Akin Gump Strauss Hauer & Feld hired Steven H. Schulman in 2006 as the firm’s first, full-time pro bono partner, and with that move transformed the firm’s pro bono effort, said firm members. Although the firm continues a strong pro bono tradition of assistance to local groups in need, having a full-time, pro bono coordinator has helped to expand the effort to high-profile international cases.
The firm’s lawyers today are doing work in Bolivia and advising the president of Liberia on educational matters. But it was a call for help from the Montana-based Environmental Defender Law Center, which helps individuals and communities in developing countries who are fighting against harm to their environment, that led bankruptcy lawyer Patrick Ivie, counsel in Los Angeles, and construction associate C. Keanin Loomis in Washington, on an odyssey into the land of the Naso indigenous people and the property rights law and politics of Panama. The roughly 3,500 Naso people live in 11 communities along the Teribe River in a remote, mountainous and pristine jungle region rich in ecological biodiversity.

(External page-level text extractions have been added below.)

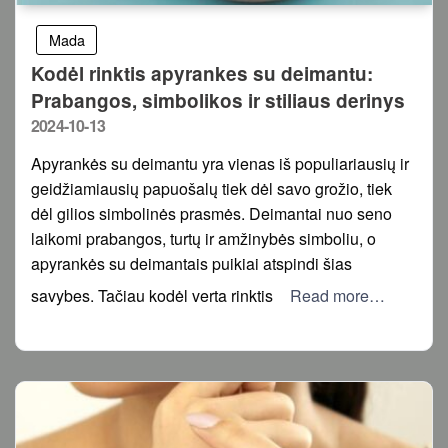
Mada
Kodėl rinktis apyrankes su deimantu:
Prabangos, simbolikos ir stiliaus derinys
Posted
2024-10-13
on
Apyrankės su deimantu yra vienas iš populiariausių ir
geidžiamiausių papuošalų tiek dėl savo grožio, tiek
dėl gilios simbolinės prasmės. Deimantai nuo seno
laikomi prabangos, turtų ir amžinybės simboliu, o
apyrankės su deimantais puikiai atspindi šias
savybes. Tačiau kodėl verta rinktis
Read more…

What the Nasos want and hope the Akin Gump lawyers will get them is a “comarca” — a reservation recognizing the Naso claim to its land. Unlike many countries in Latin America, Panama has not created a legal mechanism by which indigenous groups can obtain title to their land. Instead, the government has passed laws creating comarcas for some groups, but not others. “The government doesn’t want to grant any more comarcas,” said Loomis, who is coordinating litigation strategy, while Ivie coordinates lobbying efforts.
The government justifies its resistance by citing the Naso’s small population and large amount of land sought. But Loomis said the government doesn’t want to “lock in the land” for the Naso because, though remote, it is close to a very popular tourist destination along the coast and it is a prime location for a planned hydroelectric dam. A road would be built through Naso territory, bringing migration and other changes, he said, adding, “The big issue is controlling their land and having political autonomy.”
Loomis and Ivie coordinate a core team of five to six mid-level and senior associates operating on three fronts, said Ivie: lobbying the Panama government; lobbying with the World Bank, which has been pursuing a land titling project in Panama; and litigation. The lawyers have been to Panama twice this year, once on a canoe trip upriver to meet their clients who, they were told, highly value face-to-face relationships. “They have had a lot of international [non-governmental organizations] try to advocate their cause, but they always found interest in their case waned and nothing happened,” said Loomis. “They were skeptical of us in the beginning.”
The team has met with government officials and lobbied the dam construction company, which is already experiencing some violent clashes between the Naso and dam supporters. The lawyers also have joined other groups in a hearing before the Inter-American Commission on Human Rights, part of the Organization of American States, on the property rights of indigenous people. “I think we’ve made a lot of progress,” said Ivie, noting that the team is working to get all parties to agree to a professional mediator’s help. “If we’re able to accomplish that, it will be a huge step.” Loomis added that the team also is prepared to file a formal petition with the Inter-American Commission charging Panama with violation of the Naso’s human rights if necessary.